Can be approximated as follows. Therefore, the voltage at the connection midpoint 25 can be changed by changing the set voltage value V of the voltage source 24 by the voltage source controller 23.

In this case, the voltage at the connection midpoint 25 is the applied voltage V _B to the LDD 22, and when the applied voltage V _B varies, the output impedance of the LDD 22 varies. And applied voltage _{V B} to LDD22 FIG. 4 shows the relationship between an output impedance of LDD22. Therefore, when the applied voltage V _A to the LD 21 does not vary from the relationship between the expression (1) and the applied voltage V _B of the LDD 22 and the output impedance of the LDD 22 shown in FIG. 4, the set voltage value V of the voltage source 24 is set. It can be seen that the output impedance of the LDD 22 can be varied by varying.

  Here, changing the output impedance of the LDD 22 also changes the impedance relationship between the LD 21 and the LDD 22. Therefore, by controlling the set voltage value V of the voltage source 24, the impedance relationship between the LD 21 and the LDD 22 can be controlled. Thus, if the set voltage value V of the voltage source 24 is varied to set the output impedance of the LDD 22 to an appropriate value corresponding to the differential resistance of the LD 21, the laser is emitted from the LD 21 without breaking the shape of the recording pulse. be able to.

Further, when the LDD 22 is composed of a MOS (Metal Oxide Semiconductor) transistor, the movement of the output impedance with respect to the applied voltage V _B (voltage at the connection midpoint 25) to the LDD 22 varies more than the bipolar transistor. The method of changing the output impedance of the LDD 22 by changing the set voltage value V of the voltage source 24 as described above is particularly effective.

However, the differential resistance of the LD 21 varies depending on the operating temperature, laser power, change with time, and individual differences of the LD 21 as described above. 10, FIG. 12 and FIG. 14 show the relationship between each factor and the differential resistance of the LD 21. FIG. When the differential resistance of the LD 21 changes, as shown in FIG. 5, the applied voltage V _B of the LDD 22 for maintaining the impedance state between the LD 21 and the LDD 22 properly (that is, the applied voltage V _B to the appropriate LDD 22) also changes. . Therefore, in order to cope with an environmental change during use of the LD 21, it is necessary to acquire information on the differential resistance of the LD 21 and control the set voltage value V of the voltage source 24 to be an appropriate value based on this information. There is.

Therefore, in the case of the optical disc apparatus 1, as shown in FIG. 6 in which the same reference numerals are assigned to the parts corresponding to those in FIG. A voltage measuring unit 26 for measuring the voltage V _B ) is provided, and the set voltage value V of the voltage source 24 is controlled based on the voltage value of the connection midpoint 25 measured by the voltage measuring unit 26.

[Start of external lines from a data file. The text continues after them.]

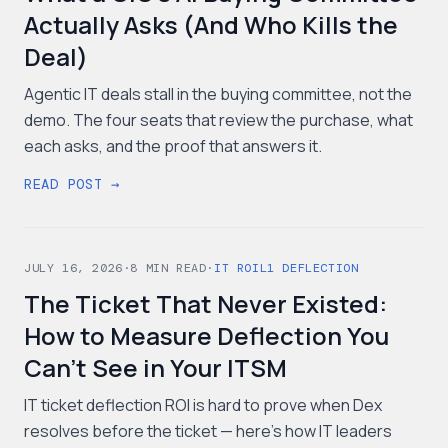
Actually Asks (And Who Kills the
Deal)
Agentic IT deals stall in the buying committee, not the
demo. The four seats that review the purchase, what
each asks, and the proof that answers it.
READ POST →
JULY 16, 2026
·
8
MIN READ
·
IT ROI
L1 DEFLECTION
The Ticket That Never Existed:
How to Measure Deflection You
Can't See in Your ITSM
IT ticket deflection ROI is hard to prove when Dex
resolves before the ticket — here's how IT leaders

From the relationship between the value of the differential resistance of the LD 21 shown in FIG. 5 and the appropriate applied voltage V _B to the LDD 22, and the relationship between the change in the operating environment of the LD 21 and the differential resistance shown in FIGS. The appropriate voltage V _TRG (that is, the appropriate applied voltage V _B to the LDD 22, hereinafter referred to as the appropriate voltage V _TRG ) corresponding to the use environment of FIG. Therefore, in the present embodiment, the set voltage value V of the voltage source 24 is controlled so that the voltage at the connection middle point 25 becomes the appropriate voltage V _TAG .

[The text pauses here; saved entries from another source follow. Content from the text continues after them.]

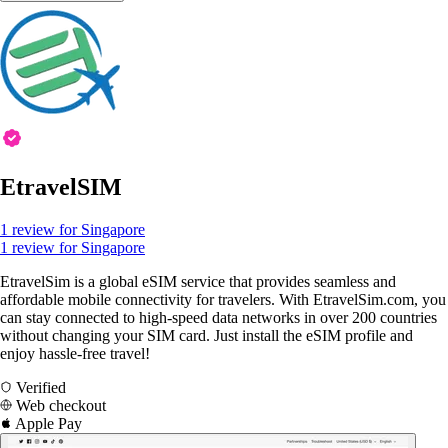
EtravelSIM
1 review for Singapore
1 review for Singapore
EtravelSim is a global eSIM service that provides seamless and
affordable mobile connectivity for travelers. With EtravelSim.com, you
can stay connected to high-speed data networks in over 200 countries
without changing your SIM card. Just install the eSIM profile and
enjoy hassle-free travel!
Verified
Web checkout
Apple Pay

  In FIG. 6, the voltage measuring unit 26 is disposed outside the LDD 22. However, the voltage measuring unit 26 may be configured to be built in the LDD 22 as long as it can measure the same potential as the connection midpoint 25. The connection midpoint 25 may be on the line connecting the LD 21 and the LDD 22.

Here, the relationship between the use environment of the LD 21 as described above and the appropriate applied voltage V _B to the LDD 22 is obtained by investigating the relationship between the differential resistance of the LD 21 and the appropriate applied voltage V _B to the LDD 22 in advance. Can be created. A method for investigating the relationship between the differential resistance of the LD 21 and the appropriate applied voltage V _B to the LDD 22 will be described below.

FIG. 7 shows the relationship between the rise time of the light emission pulse of the LD 21 and the applied voltage V _B to the LDD 22, the relationship between the overshoot characteristic of the light emission pulse of the LD 21 and the applied voltage V _B to the LDD 22, and the differential resistance of the LD 21 as 3 This shows what was obtained by changing the value of the type. In FIG. 7, the solid line represents the rise time characteristic of the light emission pulse. When the curve K1 has the lowest differential resistance of the LD21, the curve K2 has the next lowest differential resistance of the LD21, and the curve K3 has the differential resistance of the LD21. The highest case is shown. The broken line represents the overshoot characteristic, where the curve K4 has the lowest differential resistance of the LD21, the curve K5 has the next lowest differential resistance of the LD21, and the curve K6 has the highest differential resistance of the LD21. Yes.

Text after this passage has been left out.